Re: Optimizing nbtree ScalarArrayOp execution, allowing multi-column ordered scans, skip scan

Peter Geoghegan <pg@bowt.ie>

From: Peter Geoghegan <pg@bowt.ie>
To: Matthias van de Meent <boekewurm+postgres@gmail.com>
Cc: PostgreSQL Hackers <pgsql-hackers@lists.postgresql.org>, Tom Lane <tgl@sss.pgh.pa.us>, Tomas Vondra <tomas.vondra@enterprisedb.com>, Jeff Davis <pgsql@j-davis.com>, benoit <benoit@hopsandfork.com>
Date: 2023-07-27T14:00:31Z
Lists: pgsql-hackers

Commits

Same data as JSON: GET /api/v1/messages/:b64id/commits the thread's linked commits as JSON, with link sources. API reference →
  1. Move nbtree preprocessing into new .c file.

  2. Fix nbtree lookahead overflow bug.

  3. Remove unneeded nbtree array preprocessing assert.

  4. Don't try to fix eliminated nbtree array scan keys.

  5. Remove redundant nbtree preprocessing assertions.

  6. Avoid extra lookups with nbtree array inequalities.

  7. Enhance nbtree ScalarArrayOp execution.

  8. Improvements and fixes for e0b1ee17dc

  9. Skip checking of scan keys required for directional scan in B-tree

  10. Fix btmarkpos/btrestrpos array key wraparound bug.

  11. Add nbtree high key "continuescan" optimization.

  12. Consider secondary factors during nbtree splits.

  13. Make heap TID a tiebreaker nbtree index column.

  14. Fix planning of btree index scans using ScalarArrayOpExpr quals.

  15. Fix btree stop-at-nulls logic properly.

  16. Teach btree to handle ScalarArrayOpExpr quals natively.

On Thu, Jul 27, 2023 at 7:59 AM Matthias van de Meent
<boekewurm+postgres@gmail.com> wrote:
> > Basically, the patch that added that feature had to revise the index
> > AM API, in order to support a mode of operation where scans return
> > groupings rather than tuples. Whereas this patch requires none of
> > that. It makes affected index scans as similar as possible to
> > conventional index scans.
>
> Hmm, yes. I see now where my confusion started. You called it out in
> your first paragraph of the original mail, too, but that didn't help
> me then:
>
> The wiki does not distinguish "Index Skip Scans" and "Loose Index
> Scans", but these are not the same.

A lot of people (myself included) were confused on this point for
quite a while. To make matters even more confusing, one of the really
compelling cases for the MDAM design is scans that feed into
GroupAggregates -- preserving index sort order for naturally big index
scans will tend to enable it. One of my examples from the start of
this thread showed just that. (It just so happened that that example
was faster because of all the "skipping" that nbtree *wasn't* doing
with the patch.)

> Yes, that's why I asked: The MDAM paper's examples seem to materialize
> the full predicate up-front, which would require a product of all
> indexed columns' quals in size, so that materialization has a good
> chance to get really, really large.
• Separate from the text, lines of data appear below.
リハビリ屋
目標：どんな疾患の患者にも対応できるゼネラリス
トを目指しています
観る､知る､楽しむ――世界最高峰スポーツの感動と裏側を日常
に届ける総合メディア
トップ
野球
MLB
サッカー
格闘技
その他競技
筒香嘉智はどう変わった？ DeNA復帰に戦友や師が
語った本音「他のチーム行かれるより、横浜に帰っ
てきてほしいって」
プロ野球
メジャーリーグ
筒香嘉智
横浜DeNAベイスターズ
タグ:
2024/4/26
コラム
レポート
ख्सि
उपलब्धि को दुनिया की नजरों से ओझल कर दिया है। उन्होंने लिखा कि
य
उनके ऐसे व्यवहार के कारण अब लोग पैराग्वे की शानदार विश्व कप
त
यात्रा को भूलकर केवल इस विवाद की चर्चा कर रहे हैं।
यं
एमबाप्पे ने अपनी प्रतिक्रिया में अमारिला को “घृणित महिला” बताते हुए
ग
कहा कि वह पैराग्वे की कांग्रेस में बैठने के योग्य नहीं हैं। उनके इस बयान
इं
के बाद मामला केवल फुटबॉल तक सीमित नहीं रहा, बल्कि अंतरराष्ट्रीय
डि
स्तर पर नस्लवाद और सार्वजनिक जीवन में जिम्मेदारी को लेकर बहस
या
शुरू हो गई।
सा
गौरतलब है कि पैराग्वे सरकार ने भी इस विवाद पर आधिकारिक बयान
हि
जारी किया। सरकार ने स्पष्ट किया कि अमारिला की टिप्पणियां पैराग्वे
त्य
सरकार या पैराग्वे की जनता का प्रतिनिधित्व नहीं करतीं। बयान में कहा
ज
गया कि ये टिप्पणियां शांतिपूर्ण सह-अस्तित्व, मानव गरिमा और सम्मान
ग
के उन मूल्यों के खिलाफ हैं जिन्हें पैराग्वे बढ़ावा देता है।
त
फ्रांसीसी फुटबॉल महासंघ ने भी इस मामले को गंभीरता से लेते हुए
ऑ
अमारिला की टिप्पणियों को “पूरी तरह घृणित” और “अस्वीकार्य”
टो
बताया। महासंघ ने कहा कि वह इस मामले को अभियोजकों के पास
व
But if we're not doing that
> materialization upfront, then there is no issue with resource
> consumption (except CPU time, which can likely be improved with other
> methods)

I get why you asked. I might have asked the same question.
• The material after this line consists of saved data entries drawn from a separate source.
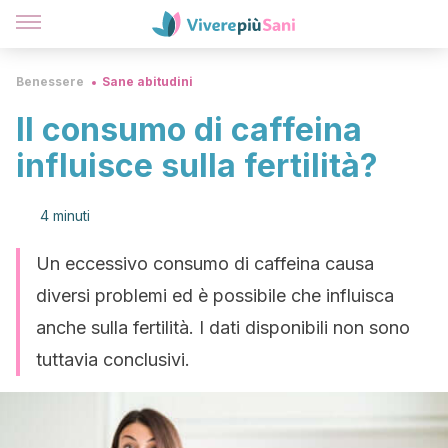
Benessere
Sane abitudini
Il consumo di caffeina
influisce sulla fertilità?
4 minuti
Un eccessivo consumo di caffeina causa
diversi problemi ed è possibile che influisca
anche sulla fertilità. I dati disponibili non sono
tuttavia conclusivi.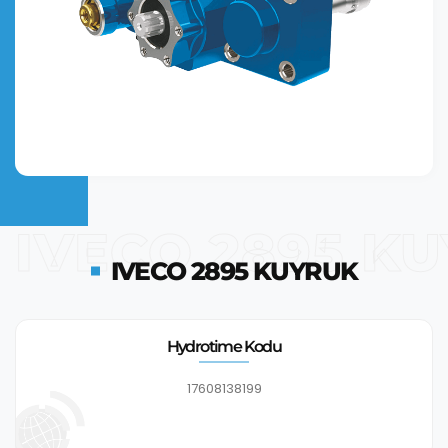
IVECO 2895 K
IVECO 2895 KUYRUK
Hydrotime Kodu
17608138199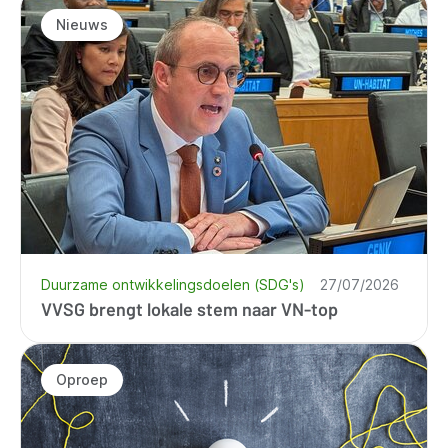
Nieuws
Duurzame ontwikkelingsdoelen (SDG's)
27/07/2026
VVSG brengt lokale stem naar VN-top
Oproep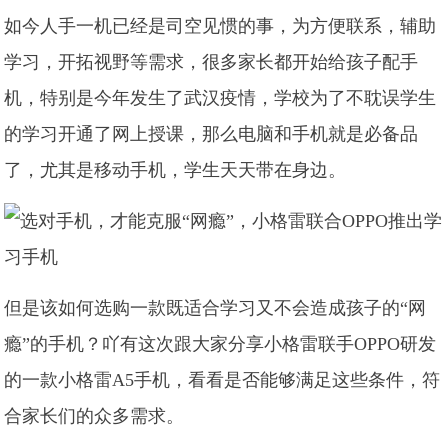
如今人手一机已经是司空见惯的事，为方便联系，辅助
学习，开拓视野等需求，很多家长都开始给孩子配手
机，特别是今年发生了武汉疫情，学校为了不耽误学生
的学习开通了网上授课，那么电脑和手机就是必备品
了，尤其是移动手机，学生天天带在身边。
但是该如何选购一款既适合学习又不会造成孩子的“网
瘾”的手机？吖有这次跟大家分享小格雷联手OPPO研发
的一款小格雷A5手机，看看是否能够满足这些条件，符
合家长们的众多需求。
As I said, the MDAM paper has *surprisingly* little to say about
B-Tree executor stuff -- it's almost all just describing the
preprocessing/transformation process. It seems as if optimizations
like the one from my patch were considered too obvious to talk about
and/or out of scope by the authors. Thinking about the MDAM paper like
that was what made everything fall into place for me. Remember,
"missing key predicates" isn't all that special.